The board of directors has
appointed Tuvia Barlev, our Chief Executive Officer, and Yoav Efron, our Chief Financial Officer and Deputy Chief Executive Officer, to
serve as the proxies for the Annual Meeting.
If you complete and sign the
proxy card but do not provide instructions for one or more of the proposals, then the designated proxies will or will not vote your shares
as to those proposals, as described under “What happens if I do not give specific voting instructions?” below. We do not anticipate
that any other matters will come before the Annual Meeting, but if any other matters properly come before the meeting, then the designated
proxies will vote your shares in accordance with applicable law and their judgment.

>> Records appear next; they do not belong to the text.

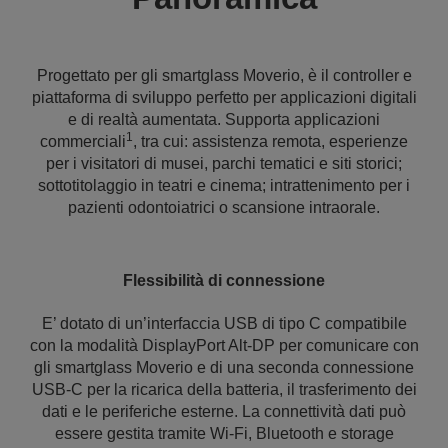
Progettato per gli smartglass Moverio, è il controller e
piattaforma di sviluppo perfetto per applicazioni digitali
e di realtà aumentata. Supporta applicazioni
1
commerciali
, tra cui: assistenza remota, esperienze
per i visitatori di musei, parchi tematici e siti storici;
sottotitolaggio in teatri e cinema; intrattenimento per i
pazienti odontoiatrici o scansione intraorale.
Flessibilità di connessione
E’ dotato di un’interfaccia USB di tipo C compatibile
con la modalità DisplayPort Alt-DP per comunicare con
gli smartglass Moverio e di una seconda connessione
USB-C per la ricarica della batteria, il trasferimento dei
dati e le periferiche esterne. La connettività dati può
essere gestita tramite Wi-Fi, Bluetooth e storage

If you hold your shares in
“street name,” and complete the voting instruction form provided by your broker or other intermediary except with respect
to one or more of the proposals, then, depending on the proposal(s), your broker may be unable to vote your shares with respect to those
proposal(s). See “What is a broker non-vote?” above.
Even if you currently plan
to attend the Annual Meeting, we recommend that you vote by telephone or Internet or return your proxy card or voting instructions as
described above so that your votes will be counted if you later decide not to attend the Annual Meeting or are unable to attend.
How are votes counted?
Votes will be counted by the
inspector of election appointed for the Annual Meeting, who will separately count, for the election of directors, “For,” “Withhold”
and broker non-votes and, with respect to the other proposals, votes “For” and “Against,” abstentions and broker
non-votes.
What is a broker non-vote?
If your shares are held in
street name, you must instruct the organization who holds your shares how to vote your shares. If you sign your proxy card but do not
provide instructions on how your broker should vote on “routine” proposals, your broker will vote your shares as recommended
by the board of directors. If a stockholder does not give timely customer direction to its broker or nominee with respect to a “non-routine”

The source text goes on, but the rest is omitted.